After a difficult week, the country got some good news on Covid-19 at the weekend, with two of New Zealand's coming vaccines showing promise.
New Zealand has deals with four vaccine makers: Pfizer/BioNTech, AstraZeneca/Oxford, Johnson & Johnson's Janssen, and Novavax, which expects to have its shots ready by September.
Medsafe may grant provisional approval for New Zealand use of the Pfizer/BioNTech vaccine as soon as this Wednesday.
Trial data says the J & J vaccine is 85 per cent effective against the most severe cases of the coronavirus - essentially what everyone wants to avoid. No hospitalisations or deaths were reported.
It has 66 per cent effectiveness overall and is expected to seek United States Food and Drug Administration approval this week. It is also a simple single shot that requires normal fridge storage.
Novavax, which is working on a double-dose vaccine, reported that it appears to be 89 per cent effective in a British study. It can also be stored in standard fridges.
These results probably amount to a preliminary pat on the back for the Government's approach of buying different types of vaccines, rather than putting its eggs in one basket.

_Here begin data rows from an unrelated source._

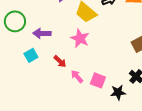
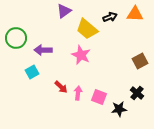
red arrow: (60, 61) -> (61, 87), moved
pink arrow: (77, 76) -> (78, 93), turned 48

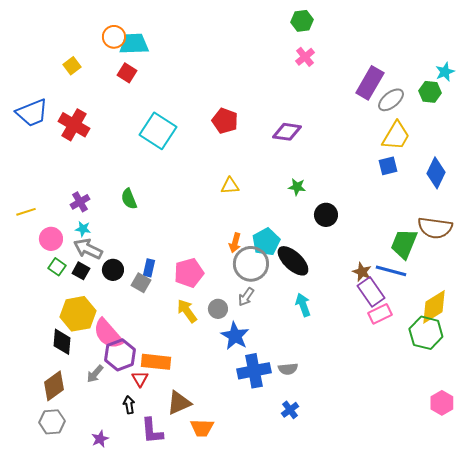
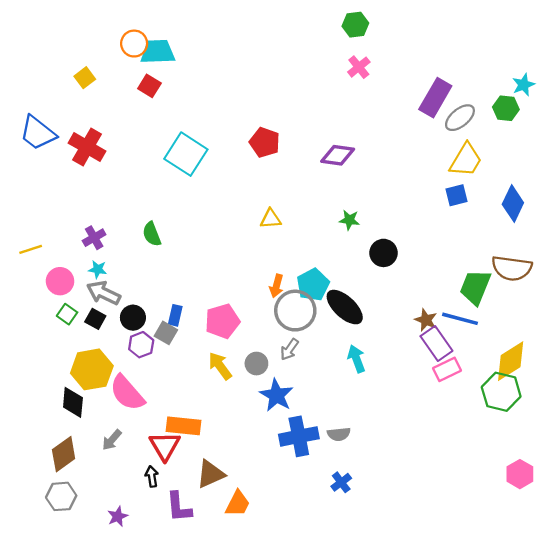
blue trapezoid: (32, 113) -> (38, 133), turned 60
purple hexagon: (120, 355) -> (141, 345), moved, size x0.7
red triangle: (140, 379) -> (165, 446), size x1.6
orange trapezoid: (202, 428) -> (238, 504), turned -65

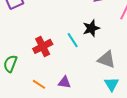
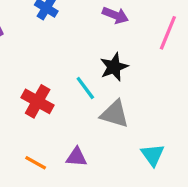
red cross: (43, 46) -> (38, 101), turned -30
gray triangle: (107, 59) -> (115, 114), moved

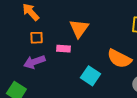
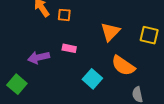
orange triangle: (79, 29) -> (110, 32), moved
orange square: (37, 38) -> (64, 15), moved

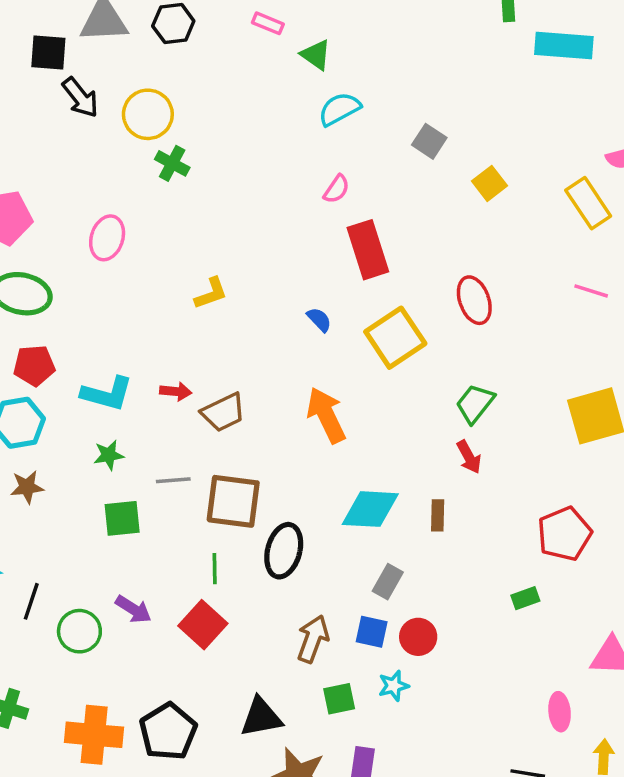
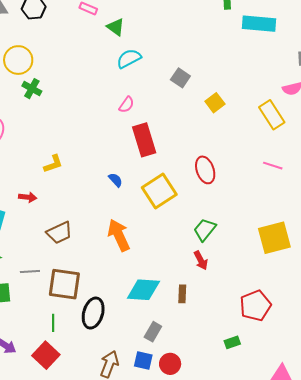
red arrow: (176, 391) -> (28, 197), moved

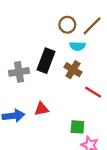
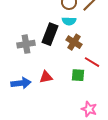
cyan semicircle: (77, 46) -> (69, 21), moved
green square: (77, 127) -> (78, 75), moved

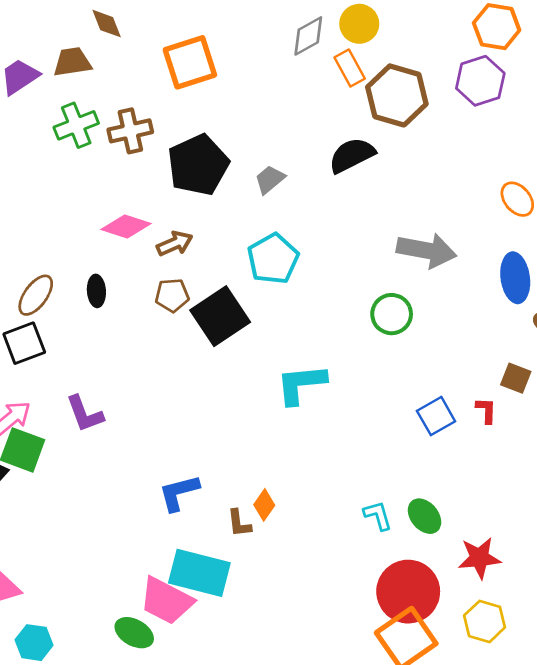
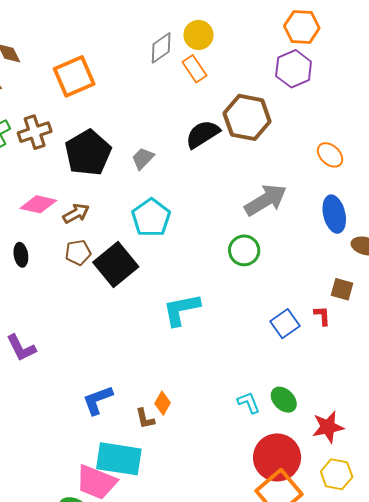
brown hexagon: (397, 95) -> (247, 117), moved
gray arrow: (427, 250) -> (266, 200), turned -36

There are international supply and distribution questions hanging over the other New Zealand-bound jabs. The European Union introduced tighter rules on exports of Covid-19 vaccines amid a row with AstraZeneca.
Unlike the world's dreary 2020, this year has been a mixed bag so far, with some hope for progress but also setbacks.
For instance, the good news over the new vaccines comes with a stormy lining.
Both the J & J and Novavax studies reported a drop in vaccine effectiveness in South African tests. US infectious disease expert Dr Anthony Fauci described that reduced protection as "really a wake-up call" and there was a need "to vaccinate as many people as we possibly can".
These two vaccines - unlike those first out last year - are being tested while new variants of the coronavirus are raging in Britain and South Africa, two countries New Zealand has close ties with.
The South African mutation appears to be the trickier of the two, and it is the variant that escaped from managed isolation here.
It's more evidence that while the world has been fortunate to develop exceptional vaccines so quickly, a major vaccine push needs to nail down that advantage before the variants become more widespread. And doses can only be one layer of protection, next to others such as wearing good-quality masks and testing.
The J & J vaccine was 72 per cent effective against moderate to severe cases in the US, compared with 66 per cent in Latin America and 57 per cent in South Africa.
Novavax said its interim British data suggested the jab is nearly 96 per cent effective against the older coronavirus and nearly 86 per cent effective against the UK variant.
In South Africa, a study included some volunteers with HIV. The Novavax vaccine was 60 per cent effective for those without HIV and provided 49 per cent protection overall. A third of the volunteers already had original virus antibodies and this did not protect them against the variant.
Pharma labs are applying themselves to creating vaccine fixes for the major mutants. Germany is ordering vaccines for 2022 in case regular or booster doses are needed because of variants.
The rise of the variants suggests that the coronavirus could be a problem for a long time regardless of our own vaccination programme this year.
To some extent we are reliant on the virus being brought under control everywhere. Otherwise we could see regular cycles of new variants, new outbreaks and new vaccine updates.